**Your task**: Omit the images and return the remaining entries unchanged.

(Saved entries)

════════════════════

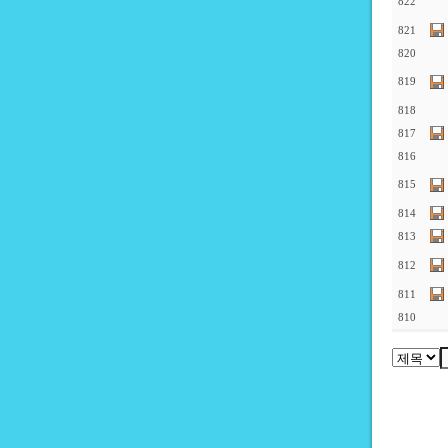
822
821
820
819
818
817
816
815
814
813
812
811
810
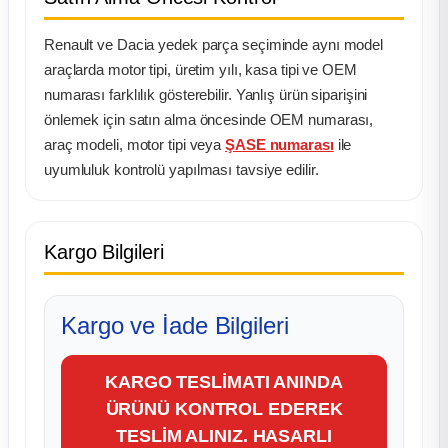
Renault ve Dacia yedek parça seçiminde aynı model
araçlarda motor tipi, üretim yılı, kasa tipi ve OEM
numarası farklılık gösterebilir. Yanlış ürün siparişini
önlemek için satın alma öncesinde OEM numarası,
araç modeli, motor tipi veya
ŞASE numarası
ile
uyumluluk kontrolü yapılması tavsiye edilir.
Kargo Bilgileri
Kargo ve İade Bilgileri
KARGO TESLİMATI ANINDA
ÜRÜNÜ KONTROL EDEREK
TESLİM ALINIZ. HASARLI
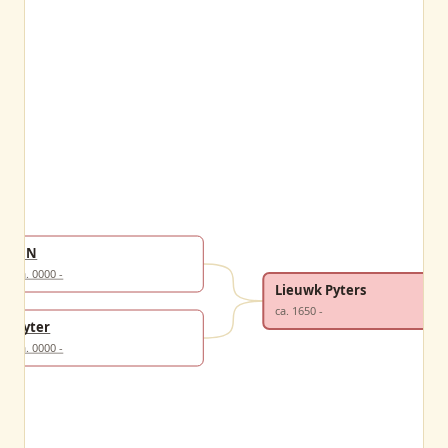
NN
ca. 0000 -
Lieuwk Pyters
ca. 1650 -
Pyter
ca. 0000 -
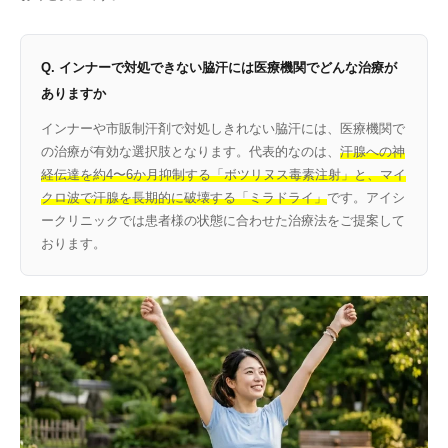
Q. インナーで対処できない脇汗には医療機関でどんな治療が
ありますか
インナーや市販制汗剤で対処しきれない脇汗には、医療機関で
の治療が有効な選択肢となります。代表的なのは、
汗腺への神
経伝達を約4〜6か月抑制する「ボツリヌス毒素注射」と、マイ
クロ波で汗腺を長期的に破壊する「ミラドライ」
です。アイシ
ークリニックでは患者様の状態に合わせた治療法をご提案して
おります。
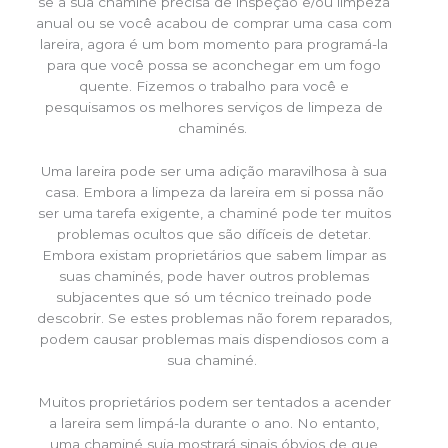
se a sua chaminé precisa de inspeção e/ou limpeza
anual ou se você acabou de comprar uma casa com
lareira, agora é um bom momento para programá-la
para que você possa se aconchegar em um fogo
quente. Fizemos o trabalho para você e
pesquisamos os melhores serviços de limpeza de
chaminés.
Uma lareira pode ser uma adição maravilhosa à sua
casa. Embora a limpeza da lareira em si possa não
ser uma tarefa exigente, a chaminé pode ter muitos
problemas ocultos que são difíceis de detetar.
Embora existam proprietários que sabem limpar as
suas chaminés, pode haver outros problemas
subjacentes que só um técnico treinado pode
descobrir. Se estes problemas não forem reparados,
podem causar problemas mais dispendiosos com a
sua chaminé.
Muitos proprietários podem ser tentados a acender
a lareira sem limpá-la durante o ano. No entanto,
uma chaminé suja mostrará sinais óbvios de que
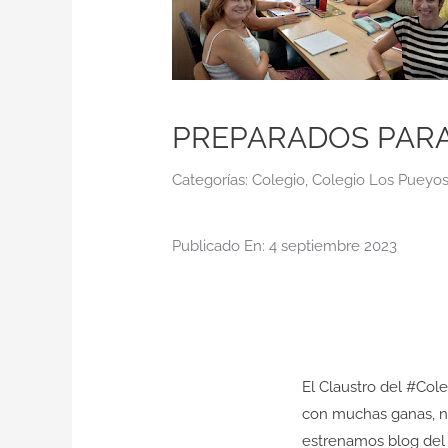
PREPARADOS PARA 
Categorías:
Colegio
,
Colegio Los Pueyo
Publicado En: 4 septiembre 2023
El Claustro del
#Cole
con muchas ganas, n
estrenamos blog del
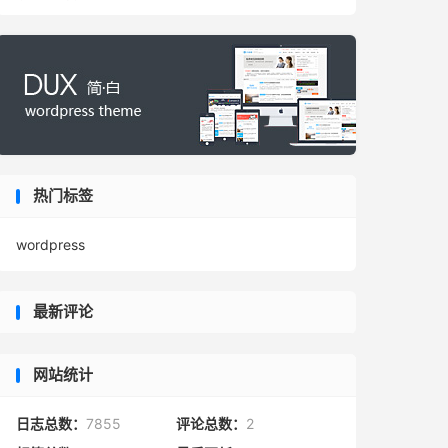
热门标签
wordpress
最新评论
网站统计
日志总数：
7855
评论总数：
2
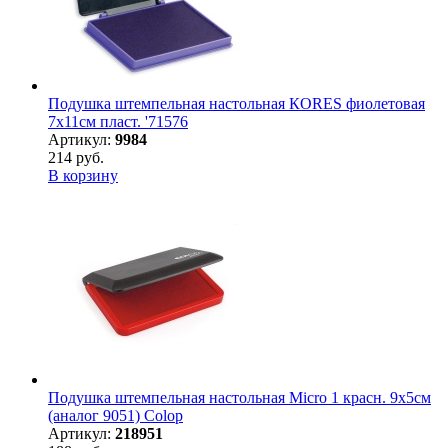
Подушка штемпельная настольная КORES фиолетовая
7х11см пласт. '71576
Артикул:
9984
214 руб.
В корзину
Подушка штемпельная настольная Micro 1 красн. 9х5см
(аналог 9051) Colop
Артикул:
218951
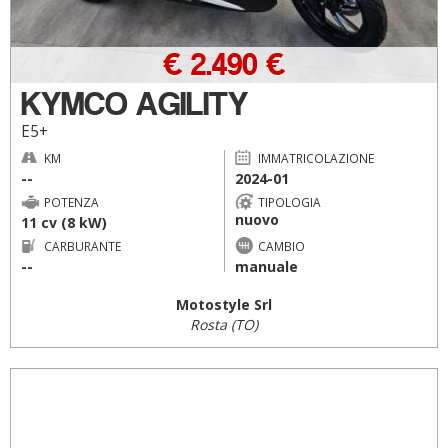
€ 2.490 €
KYMCO AGILITY
E5+
KM
IMMATRICOLAZIONE
--
2024-01
POTENZA
TIPOLOGIA
nuovo
11 cv (8 kW)
CARBURANTE
CAMBIO
--
manuale
Motostyle Srl
Rosta (TO)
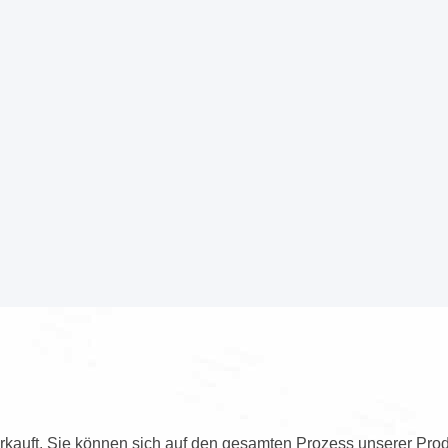
kauft. Sie können sich auf den gesamten Prozess unserer Prod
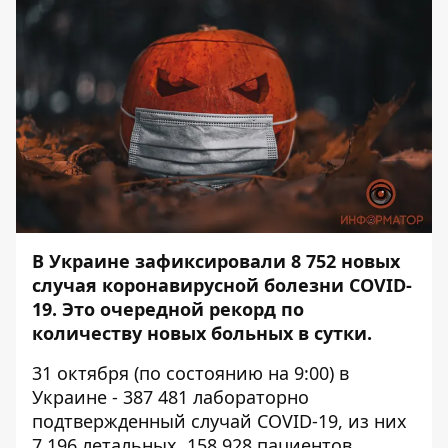
В Украине зафиксировали 8 752 новых
случая коронавирусной болезни COVID-
19. Это очередной рекорд по
количеству новых больных в сутки.
31 октября (по состоянию на 9:00) в
Украине - 387 481 лабораторно
подтвержденный случай COVID-19, из них
7 196 летальных, 158 928 пациентов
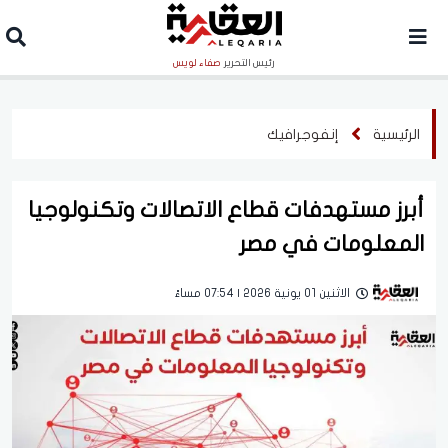
رئيس التحرير
صفاء لويس
الرئيسية
إنفوجرافيك
أبرز مستهدفات قطاع الاتصالات وتكنولوجيا
المعلومات في مصر
الاثنين 01 يونية 2026 | 07:54 مساءً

════════════════════

**Answer**:
822
821
820
819
818
817
816
815
814
813
812
811
810
Renault ve Dacia yedek parça seçiminde aynı model
araçlarda motor tipi, üretim yılı, kasa tipi ve OEM
numarası farklılık gösterebilir. Yanlış ürün siparişini
önlemek için satın alma öncesinde OEM numarası,
araç modeli, motor tipi veya
ŞASE numarası
ile
uyumluluk kontrolü yapılması tavsiye edilir.
Kargo Bilgileri
Kargo ve İade Bilgileri
KARGO TESLİMATI ANINDA
ÜRÜNÜ KONTROL EDEREK
TESLİM ALINIZ. HASARLI
NN
ca. 0000 -
Lieuwk Pyters
ca. 1650 -
Pyter
ca. 0000 -
Q. インナーで対処できない脇汗には医療機関でどんな治療が
ありますか
インナーや市販制汗剤で対処しきれない脇汗には、医療機関で
の治療が有効な選択肢となります。代表的なのは、
汗腺への神
経伝達を約4〜6か月抑制する「ボツリヌス毒素注射」と、マイ
クロ波で汗腺を長期的に破壊する「ミラドライ」
です。アイシ
ークリニックでは患者様の状態に合わせた治療法をご提案して
おります。
se a sua chaminé precisa de inspeção e/ou limpeza
anual ou se você acabou de comprar uma casa com
lareira, agora é um bom momento para programá-la
para que você possa se aconchegar em um fogo
quente. Fizemos o trabalho para você e
pesquisamos os melhores serviços de limpeza de
chaminés.
Uma lareira pode ser uma adição maravilhosa à sua
casa. Embora a limpeza da lareira em si possa não
ser uma tarefa exigente, a chaminé pode ter muitos
problemas ocultos que são difíceis de detetar.
Embora existam proprietários que sabem limpar as
suas chaminés, pode haver outros problemas
subjacentes que só um técnico treinado pode
descobrir. Se estes problemas não forem reparados,
podem causar problemas mais dispendiosos com a
sua chaminé.
Muitos proprietários podem ser tentados a acender
a lareira sem limpá-la durante o ano. No entanto,
uma chaminé suja mostrará sinais óbvios de que
PREPARADOS PARA 
Categorías:
Colegio
,
Colegio Los Pueyo
Publicado En: 4 septiembre 2023
El Claustro del
#Cole
con muchas ganas, n
estrenamos blog del
热门标签
wordpress
最新评论
网站统计
日志总数：
7855
评论总数：
2
Подушка штемпельная настольная КORES фиолетовая
7х11см пласт. '71576
Артикул:
9984
214 руб.
В корзину
Подушка штемпельная настольная Micro 1 красн. 9х5см
(аналог 9051) Colop
Артикул:
218951
€ 2.490 €
KYMCO AGILITY
E5+
KM
IMMATRICOLAZIONE
--
2024-01
POTENZA
TIPOLOGIA
nuovo
11 cv (8 kW)
CARBURANTE
CAMBIO
--
manuale
Motostyle Srl
Rosta (TO)
kauft. Sie können sich auf den gesamten Prozess unserer Prod
В Украине зафиксировали 8 752 новых
случая коронавирусной болезни COVID-
19. Это очередной рекорд по
количеству новых больных в сутки.
31 октября (по состоянию на 9:00) в
Украине - 387 481 лабораторно
подтвержденный случай COVID-19, из них
7 196 летальных, 158 928 пациентов
رئيس التحرير
صفاء لويس
الرئيسية
إنفوجرافيك
أبرز مستهدفات قطاع الاتصالات وتكنولوجيا
المعلومات في مصر
الاثنين 01 يونية 2026 | 07:54 مساءً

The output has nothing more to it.